ACTIVITY ->
Lines below starting with the line with "Ikkunaliike.fi" and going on through the line with "Press Regione" must be output exactly; the rest of the records must be left out.

BEGIN RECORDS TO USE

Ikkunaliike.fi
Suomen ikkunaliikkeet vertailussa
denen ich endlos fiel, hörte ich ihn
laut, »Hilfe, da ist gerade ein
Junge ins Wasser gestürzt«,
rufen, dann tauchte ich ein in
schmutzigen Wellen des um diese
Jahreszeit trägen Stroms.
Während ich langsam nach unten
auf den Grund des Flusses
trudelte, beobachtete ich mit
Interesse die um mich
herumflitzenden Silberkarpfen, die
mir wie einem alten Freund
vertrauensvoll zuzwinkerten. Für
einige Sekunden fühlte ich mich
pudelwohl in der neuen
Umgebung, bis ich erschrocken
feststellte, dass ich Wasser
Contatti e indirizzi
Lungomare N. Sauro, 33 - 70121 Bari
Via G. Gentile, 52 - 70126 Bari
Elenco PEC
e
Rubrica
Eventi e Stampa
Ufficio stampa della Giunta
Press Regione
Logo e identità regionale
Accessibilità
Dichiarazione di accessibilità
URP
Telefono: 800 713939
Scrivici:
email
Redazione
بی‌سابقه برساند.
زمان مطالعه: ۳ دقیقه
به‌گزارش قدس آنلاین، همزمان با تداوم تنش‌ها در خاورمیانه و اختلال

END RECORDS TO USE
BEGIN RECORDS TO USE

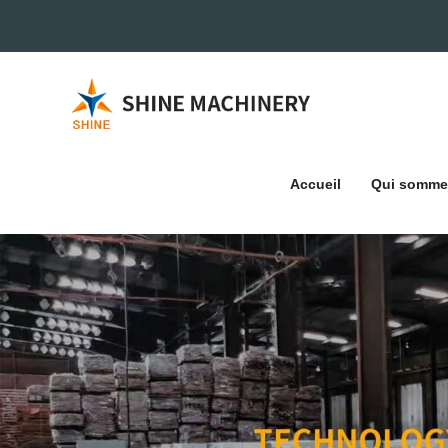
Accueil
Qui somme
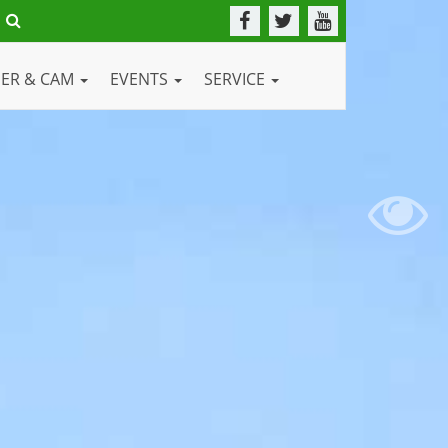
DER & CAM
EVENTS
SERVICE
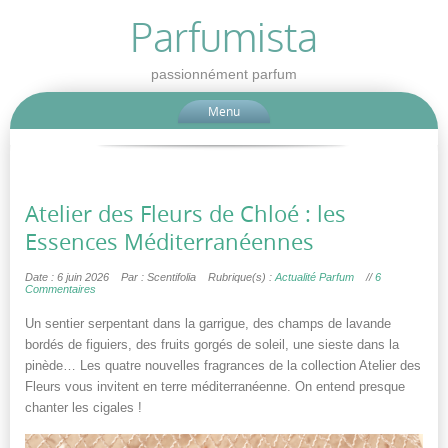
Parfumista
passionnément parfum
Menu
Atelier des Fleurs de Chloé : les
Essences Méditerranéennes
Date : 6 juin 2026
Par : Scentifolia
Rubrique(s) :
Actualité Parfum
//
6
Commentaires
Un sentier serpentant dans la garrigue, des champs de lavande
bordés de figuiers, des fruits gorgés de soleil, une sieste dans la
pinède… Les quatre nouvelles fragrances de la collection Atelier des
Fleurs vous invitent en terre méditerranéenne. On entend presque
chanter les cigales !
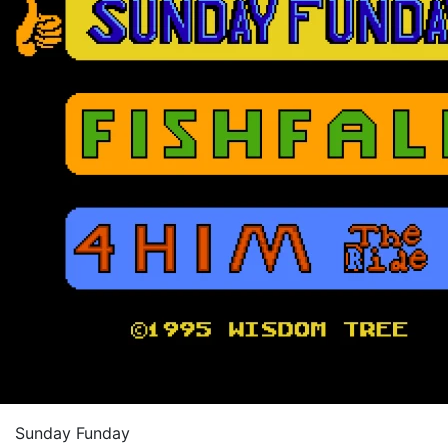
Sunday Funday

END RECORDS TO USE

RESULT OF THIS TASK ->
Ikkunaliike.fi
Suomen ikkunaliikkeet vertailussa
denen ich endlos fiel, hörte ich ihn
laut, »Hilfe, da ist gerade ein
Junge ins Wasser gestürzt«,
rufen, dann tauchte ich ein in
schmutzigen Wellen des um diese
Jahreszeit trägen Stroms.
Während ich langsam nach unten
auf den Grund des Flusses
trudelte, beobachtete ich mit
Interesse die um mich
herumflitzenden Silberkarpfen, die
mir wie einem alten Freund
vertrauensvoll zuzwinkerten. Für
einige Sekunden fühlte ich mich
pudelwohl in der neuen
Umgebung, bis ich erschrocken
feststellte, dass ich Wasser
Contatti e indirizzi
Lungomare N. Sauro, 33 - 70121 Bari
Via G. Gentile, 52 - 70126 Bari
Elenco PEC
e
Rubrica
Eventi e Stampa
Ufficio stampa della Giunta
Press Regione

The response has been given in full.